Two companies emerged with the majority of venture capital investments among the $167.9 million invested in San Diego’s biotech sector in the second quarter of 2012. Sangart Inc. raised $50.7 million, or 30.2 percent of the total, and Astute Medical Inc. brought in $40.4 million, or 24.1 percent.
A variety of 11 biotech companies attracted the remaining investments ranging from several million dollars for BioSurplus Inc. to $16.5 million for Obalon Therapeutics Inc., according to a MoneyTree report from PricewaterhouseCoopers and the National Venture Capital Association.
Global biopharmaceutical Sangart of Mira Mesa is in late stage development with two clinical programs, MP4CO in Phase 1 studies as a treatment for sickle cell anemia, and MP4OX in Phase 2 studies as a treatment for trauma. Both are being studied in Europe as well as South America, South Africa, the Middle East and Southeast Asia. Sangart President and CEO Brian O’Callaghan said both programs are expected to come to a conclusion by the end of this year, with data for both studies appearing early next year.
During May, the company with nearly 100 employees announced it secured $50 million in equity funding from existing investor Leucadia National Corp. of New York City. This funding was made upon the exercise of Series G preferred stock warrants previously held by Leucadia and brought the total funding raised by the company since inception to more than $280 million, according to Sangart.
Cleared to Proceed
The funding followed a favorable review by an independent data monitoring committee, a drug safety monitoring board consisting of clinical experts based at various institutions around the country. The committee reviewed safety data from the first 122 patients enrolled in the Phase 2b trauma study involving MP40X and cleared the study to proceed.
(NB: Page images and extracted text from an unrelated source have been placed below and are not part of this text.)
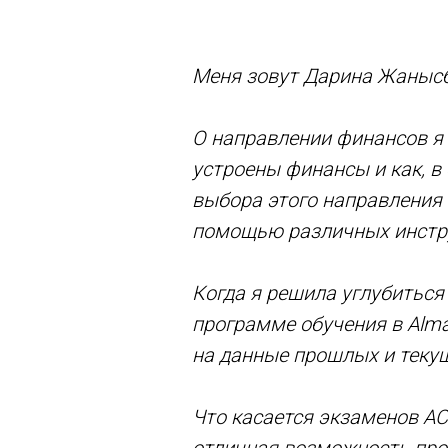
Меня зовут Дарина Жанысба
О направлении финансов я з
устроены финансы и как, в
выбора этого направления 
помощью различных инстр
Когда я решила углубиться
программе обучения в Alma
на данные прошлых и текущ
Что касается экзаменов ACC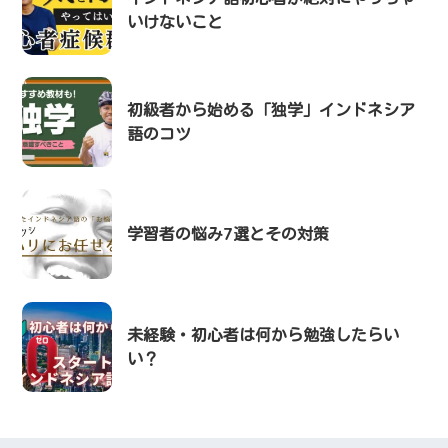
いけないこと
初級者から始める「独学」インドネシア
語のコツ
学習者の悩み7選とその対策
未経験・初心者は何から勉強したらい
い？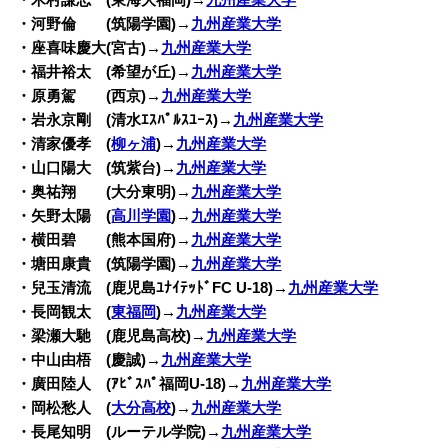
・木村謙志 (東海大福岡)→
九州産業大学
・河野倫 (筑陽学園)→
九州産業大学
・座喜味慶大(宮古)→
九州産業大学
・福井裕太 (希望が丘)→
九州産業大学
・原勇駕 (西京)→
九州産業大学
・岩永京剛 (清水ｴｽﾊﾟﾙｽﾕｰｽ)→
九州産業大学
・清家優孝 (
柳ヶ浦
)→
九州産業大学
・山口陽大 (筑紫台)→
九州産業大学
・奥祐翔 (大分東明)→
九州産業大学
・矢野太陽 (
高川学園
)→
九州産業大学
・横田碧 (熊本国府)→
九州産業大学
・塘田康貴 (筑陽学園)→
九州産業大学
・兒玉清流 (鹿児島ﾕﾅｲﾃｯﾄﾞFC U-18)→
九州産業大学
・長岡観太 (
東福岡
)→
九州産業大学
・梁瀬大馳 (鹿児島高校)→
九州産業大学
・中山由梧 (慶誠)→
九州産業大学
・廣田陸人 (ｱﾋﾞｽﾊﾟ福岡U-18)→
九州産業大学
・岡松愁人 (
大分高校
)→
九州産業大学
・長尾知明 (ルーテル学院)→
九州産業大学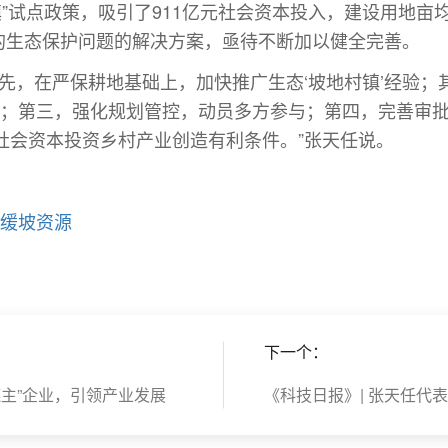
”试点政策，吸引了911亿元社会资本投入，建设用地亩均
来的生态保护问题的解决方案，亟待不断加以健全完善。
，在严保耕地基础上，加快推广生态‘坡地村镇’经验；
方案；第三，强化规划管控，动员多方参与；第四，完善审
社会资本投资乡村产业创造有利条件。”张天任说。
丘缓坡资源
下一个：
链主”企业，引领产业发展
《科技日报》| 张天任代表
“They’ve twice looked at the data and twice told us it’s OK to proceed to the end of the study,” O’Callaghan said.
With roughly $50 million from Leucadia and the remaining from other investors, Sangart, founded in 1998, is preparing to finish the MP4 clinical programs and preparing for Phase 3 for trauma and Phase 2 for the sickle cell anemia trials.
“We continue to see promise in our unique MP4 gas-delivery platform, focused on developing therapies for patients in crisis who are experiencing ischemia (oxygen deprivation of tissues) and organ dysfunction as a result of hemorrhagic shock injury or a vaso-occlusive crisis associated with sickle cell disease,” O’Callaghan said, in a statement.